Rating: B+
Dir: Robert Rodriguez
Star: Bruce Willis, Mickey Rourke, Clive Owen, Jessica Alba
Got to admire Rodriguez, who seems to be able to helm anything from vampiric horror through action to kids’ flicks – and now, does what’s certainly the most faithful comic-book adaptation ever. So faithful, indeed that creator Frank Miller got a co-director’s credit, a decision that cost Rodriguez his Director’s Guild of America membership and a shot at helming the $100m A Princess of Mars. The film is an overlapping mix of three stories, though the opening scene is almost a fourth in itself, and sets the tone beautifully: film noir filtered through 90’s cynicism and with the brutality more explicit than anything dreamed of by Sam Spade.
Willis, Rourke and Owen anchor the trilogy, as tragic heroes for whom violence is not just a solution – it’s pretty much the first, last and only option. Not that the women are exactly shrinking violets, in particular the gang of hookers led by Rosario Dawson, who make Valkyries look like a bunch of Quakers. It’s clear that Miller has ramped up the cliches of the genre to the max, and Rodriguez has followed him to the point of slavishness, with narration replacing the text of the frames. This does get somewhat old after a while; it’s usually a copout, but seems less the case here, and almost a necessity given the amount that happens.

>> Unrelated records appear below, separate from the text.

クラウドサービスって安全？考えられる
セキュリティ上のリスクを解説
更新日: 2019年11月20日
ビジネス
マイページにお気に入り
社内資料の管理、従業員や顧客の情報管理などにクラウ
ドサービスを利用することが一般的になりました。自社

Of course, it’s the look that stands out, to a purpose that Sky Captain never had, as red, white and even yellow blood arcs across the screen. It’s a significant cinematic step forward in a number of ways – not least to demonstrate that indies can now go toe-to-toe with the studios in FX. It also stands a chance of revitalising Rourke’s career, and it’s been a long time since anyone used “Rourke” and “career” in the same sentence, never mind “revitalising”. But his pug-ugly thug Marv is perhaps the most memorable thing here, as he engages in the most brutal of actions, for the purest of reasons: love. A slot in 2005’s top ten is all but certain.